Elle a publié dans des revues (Arpa, Décharge, Comme en poésie, Esprits poétiques, Les cahiers du sens 2010), des anthologies (Francopolis 2008-2009, Flammes vives 2010 et 2011, L’Athanor des poètes 1991-2011), des sites de poésie (Le Capital des Mots, Patrimages, Le manoir des poètes, Textes et prétextes, Poésie en liberté – Anthologie progressive), et dans la revue en ligne Francopolis, dont elle est membre du comité de lecture depuis février 2012.

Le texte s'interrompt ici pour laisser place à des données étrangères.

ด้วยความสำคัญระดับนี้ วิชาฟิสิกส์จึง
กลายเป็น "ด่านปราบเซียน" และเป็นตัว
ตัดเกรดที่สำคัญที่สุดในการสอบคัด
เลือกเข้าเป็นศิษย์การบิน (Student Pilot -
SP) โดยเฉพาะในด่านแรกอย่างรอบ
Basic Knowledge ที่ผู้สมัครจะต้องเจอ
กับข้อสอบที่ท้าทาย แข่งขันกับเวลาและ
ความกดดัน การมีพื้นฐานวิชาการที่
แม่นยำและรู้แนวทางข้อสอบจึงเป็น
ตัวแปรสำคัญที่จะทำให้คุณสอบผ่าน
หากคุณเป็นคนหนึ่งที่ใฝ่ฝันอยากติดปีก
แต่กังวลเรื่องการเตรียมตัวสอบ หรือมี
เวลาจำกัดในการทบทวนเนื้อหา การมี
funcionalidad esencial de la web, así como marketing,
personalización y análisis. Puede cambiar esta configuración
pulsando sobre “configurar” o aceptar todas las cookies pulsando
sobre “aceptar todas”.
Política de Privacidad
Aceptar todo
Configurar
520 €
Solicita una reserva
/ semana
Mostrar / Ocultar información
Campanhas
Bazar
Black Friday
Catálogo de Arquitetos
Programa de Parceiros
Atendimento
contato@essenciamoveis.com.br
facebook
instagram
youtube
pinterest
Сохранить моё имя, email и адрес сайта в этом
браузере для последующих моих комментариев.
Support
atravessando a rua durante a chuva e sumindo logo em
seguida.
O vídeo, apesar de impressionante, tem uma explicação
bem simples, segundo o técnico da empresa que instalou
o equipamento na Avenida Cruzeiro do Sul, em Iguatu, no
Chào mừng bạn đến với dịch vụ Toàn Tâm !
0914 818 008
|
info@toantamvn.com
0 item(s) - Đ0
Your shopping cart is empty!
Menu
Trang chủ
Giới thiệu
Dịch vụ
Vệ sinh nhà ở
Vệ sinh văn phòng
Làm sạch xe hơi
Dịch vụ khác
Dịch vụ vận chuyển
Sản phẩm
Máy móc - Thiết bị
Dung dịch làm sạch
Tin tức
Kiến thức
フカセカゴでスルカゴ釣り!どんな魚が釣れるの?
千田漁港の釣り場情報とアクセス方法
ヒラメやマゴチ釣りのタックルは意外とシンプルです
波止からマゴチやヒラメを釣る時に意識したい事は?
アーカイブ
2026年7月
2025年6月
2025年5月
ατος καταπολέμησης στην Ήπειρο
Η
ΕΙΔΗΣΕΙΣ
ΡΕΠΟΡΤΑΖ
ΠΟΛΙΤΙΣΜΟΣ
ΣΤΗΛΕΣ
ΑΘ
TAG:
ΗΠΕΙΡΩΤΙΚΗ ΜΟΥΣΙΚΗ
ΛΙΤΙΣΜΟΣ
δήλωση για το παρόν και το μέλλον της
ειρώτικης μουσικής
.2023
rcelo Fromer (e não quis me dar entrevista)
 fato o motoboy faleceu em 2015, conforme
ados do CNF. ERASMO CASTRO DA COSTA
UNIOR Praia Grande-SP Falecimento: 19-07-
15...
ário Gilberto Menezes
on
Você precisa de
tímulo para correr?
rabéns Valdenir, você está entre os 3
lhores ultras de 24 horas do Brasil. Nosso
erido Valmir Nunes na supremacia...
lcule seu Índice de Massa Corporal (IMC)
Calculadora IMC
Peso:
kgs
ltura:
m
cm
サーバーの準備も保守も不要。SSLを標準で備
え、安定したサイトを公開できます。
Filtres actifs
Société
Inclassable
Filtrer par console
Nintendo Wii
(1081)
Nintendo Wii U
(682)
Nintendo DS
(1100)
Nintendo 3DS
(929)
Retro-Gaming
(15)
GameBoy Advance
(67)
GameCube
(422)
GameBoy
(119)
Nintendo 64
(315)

Elle a animé en 2010, avec l’écrivain mauricien Khal Torabully, la collecte de poèmes Poètes pour Haïti (parue chez L’Harmattan en janvier 2011, dans la collection Témoignage poétique). Enfin, elle a assuré la direction littéraire de l’anthologie Esprits poétiques n°4- Sortilèges (Hélices, mars 2011).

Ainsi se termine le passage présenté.